[EXTRACTED RECORDS Boundary: Start]
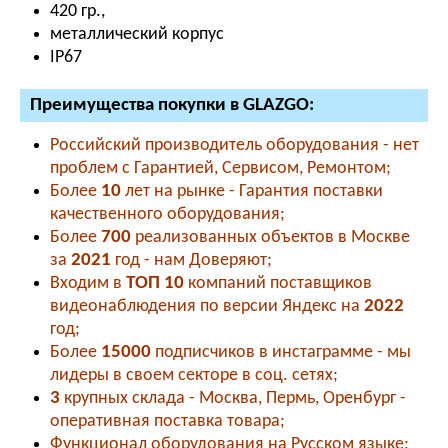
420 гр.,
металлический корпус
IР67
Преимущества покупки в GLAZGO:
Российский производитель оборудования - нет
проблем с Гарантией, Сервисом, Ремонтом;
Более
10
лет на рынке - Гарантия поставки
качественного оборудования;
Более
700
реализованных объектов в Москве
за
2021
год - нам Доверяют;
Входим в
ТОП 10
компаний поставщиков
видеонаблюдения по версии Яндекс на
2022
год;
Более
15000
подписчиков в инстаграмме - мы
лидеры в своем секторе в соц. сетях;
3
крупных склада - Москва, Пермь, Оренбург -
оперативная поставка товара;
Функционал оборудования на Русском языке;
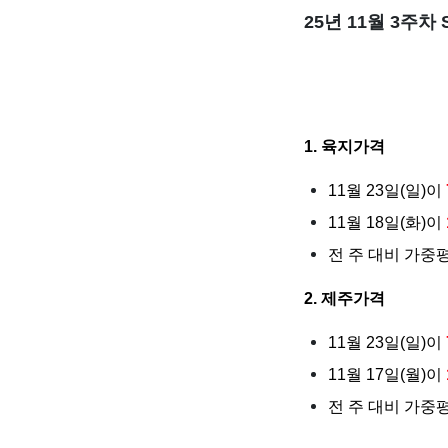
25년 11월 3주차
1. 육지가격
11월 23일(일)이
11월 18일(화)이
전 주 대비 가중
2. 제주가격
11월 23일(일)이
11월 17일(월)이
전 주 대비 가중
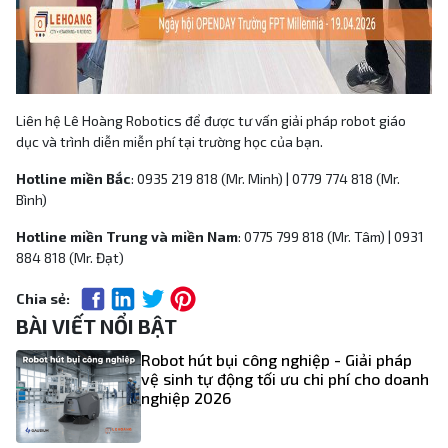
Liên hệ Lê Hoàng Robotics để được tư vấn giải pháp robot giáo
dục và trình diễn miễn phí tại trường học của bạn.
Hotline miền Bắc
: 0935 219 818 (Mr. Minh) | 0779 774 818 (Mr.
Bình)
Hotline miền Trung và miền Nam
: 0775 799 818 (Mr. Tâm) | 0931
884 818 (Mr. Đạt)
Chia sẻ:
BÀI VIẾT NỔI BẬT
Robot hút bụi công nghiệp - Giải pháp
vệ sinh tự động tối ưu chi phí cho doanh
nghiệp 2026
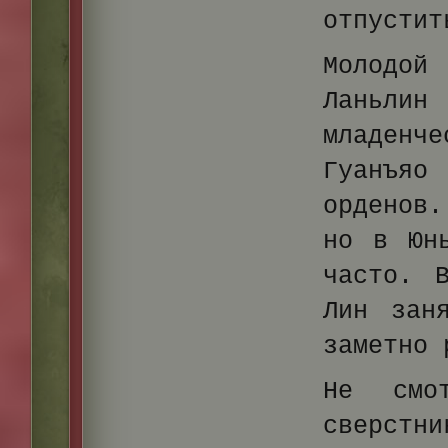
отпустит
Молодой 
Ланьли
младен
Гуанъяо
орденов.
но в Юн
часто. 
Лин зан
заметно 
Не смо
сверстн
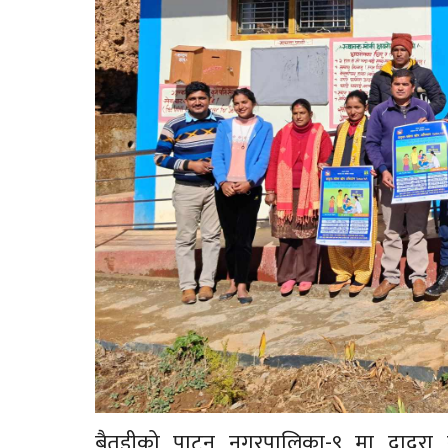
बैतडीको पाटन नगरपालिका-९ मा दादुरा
[EXTRACTED RECORDS Boundary: End]
■ **ACTIVITY**:
Please go through the material and return each line where the word "nghiệp" appears.

■ **WRITTEN ANSWER**:
Robot hút bụi công nghiệp - Giải pháp
nghiệp 2026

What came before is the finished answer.